Howdy all! Sorry it's been a bit since the last Training Tips newsletter so I wanted to get one out this week with a simple "go practice this" theme.

To that end, here's three workouts taking from 20 minute plus that will really work up a sweat while building strength and endurance.

They're based on the well known "Murph" workout, named after the late Navy Lieutenant Michael Murphy which consists of:

1 Mile Run
100 Pull Ups
200 Push Ups
300 Squats
1 Mile Run...
While Wearing a 20 Pound Vest (Body Armor)...
Done As Fast as Possible

You can break up the calisthenics however you want, it's not expected that you'll do 100 pull ups in a row or anything crazy like that. If you want to do the work as 20 sets of 5 pull ups, 10 push ups, and 15 squats that is just fine.

Still, this is a Herculean task indeed so as mere mortals we need to work up to it! But like anything mythic, it provides us the inspiration...

Many Crossfit groups do this as an annual thing on Memorial Day, but there's no reason to keep this as a once a year event. It's something easy enough to put into your training regimen as a standard workout when you do a scaled down version.

If you don't have a weight vest you can leave that part out (many Crossfitters don't use it either) but it really makes the whole thing a much bigger challenge! Even 5 pounds (a pair of 2.5 pound plates in the pockets of your hoody) changes things.

So, as your starting point, here's the Quarter Murph:

Quarter Mile Run
25 Pull Ups
50 Push Ups
75 Squats
Quarter Mile Run...
While Wearing a 5+ Pound Vest...

This first workout is easy to stack with whatever technical work or other gym work you were planning to do for the day since it's quick - 20 minutes or less, a few minutes for recovery, and then you can get right to Boxing or whatever.

Once that's easy for you, go to the Half Murph:

Half Mile Run
50 Pull Ups
100 Push Ups
150 Squats
Half Mile Run...
While Wearing a 10+ Pound Vest...

I did this one the other day with a 17.5 pound vest in 38 minutes. Another 15 minutes for some foam rolling and a little Chi Kung and it still took less than an hour! I felt fine the next day and spent two hours stacking wood, which left me more sore than the workout did.

Next up is the Three Quarter Murph:

Three-Quarter Mile Run
75 Pull Ups
150 Push Ups
225 Squats
Three-Quarter Mile Run...
While Wearing a 15+ Pound Vest...

Once you can do these, the Real Deal Full Murph will be within your grasp!

Of course if you need to make it easier then that's OK too. I think in a lot of ways it's better to do a scaled down version of a workout like this more often where it's something you can accomplish rather than to "try" to do it once a year as a big ordeal!

First off, drop the weight vest and you've taken out a big part of the difficulty. Doing the whole thing without the vest really isn't that bad but the extra 10 to 20 pounds makes a huge difference!
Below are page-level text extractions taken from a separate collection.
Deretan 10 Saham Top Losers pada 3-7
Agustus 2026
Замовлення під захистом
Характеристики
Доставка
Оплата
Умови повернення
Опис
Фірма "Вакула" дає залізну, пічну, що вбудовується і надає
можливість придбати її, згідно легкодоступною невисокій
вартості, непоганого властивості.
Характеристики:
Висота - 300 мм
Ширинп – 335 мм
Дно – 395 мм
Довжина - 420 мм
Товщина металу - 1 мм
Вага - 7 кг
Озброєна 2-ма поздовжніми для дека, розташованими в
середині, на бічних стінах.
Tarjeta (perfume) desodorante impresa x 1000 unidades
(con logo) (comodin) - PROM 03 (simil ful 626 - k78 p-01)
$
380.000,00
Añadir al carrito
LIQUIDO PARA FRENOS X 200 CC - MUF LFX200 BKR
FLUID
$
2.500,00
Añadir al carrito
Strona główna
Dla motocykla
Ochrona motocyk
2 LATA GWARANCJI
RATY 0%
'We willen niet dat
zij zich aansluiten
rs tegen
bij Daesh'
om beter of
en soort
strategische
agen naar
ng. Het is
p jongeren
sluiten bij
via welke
Another option is to do what we call the Lazy Murph, where you do the whole thing but have unlimited time to finish so you can rest as much as you want / need between sets. This makes everything much easier obviously, especially without the vest. If you're in decent shape on your calisthenics it should take maybe 90 minutes (roughly an hour for the calisthenics depending on the length of your breaks plus a half hour of running) but you should be able to kick it out!

If you're not up to full pull ups yet, substitute inverted rows, spot yourself by putting your foot / feet on a box or chair, or use a fitness band to assist. For pushups, alternately you could do them with hands elevated or from kneeling if needed. On the squats, just don't go so deep - maybe just go to where you could touch your calves, versus touching your ankles or touching the floor with your fingertips.

Finally, focus on doing small sets or small pyramids so you never overly fatigue your muscles. Similarly, on the run don't sprint the first part and wind yourself, instead get a good stride and use it as a warm-up.

In the end, by doing these variations you will be able to recover more quickly and repeat the workout more frequently. For example, to do the full on Murph once a week might trash you for days afterwards, but if you're doing a Half Murph three times a week where recovery is easy that's the equivalent of doing the whole thing six to seven times in a month!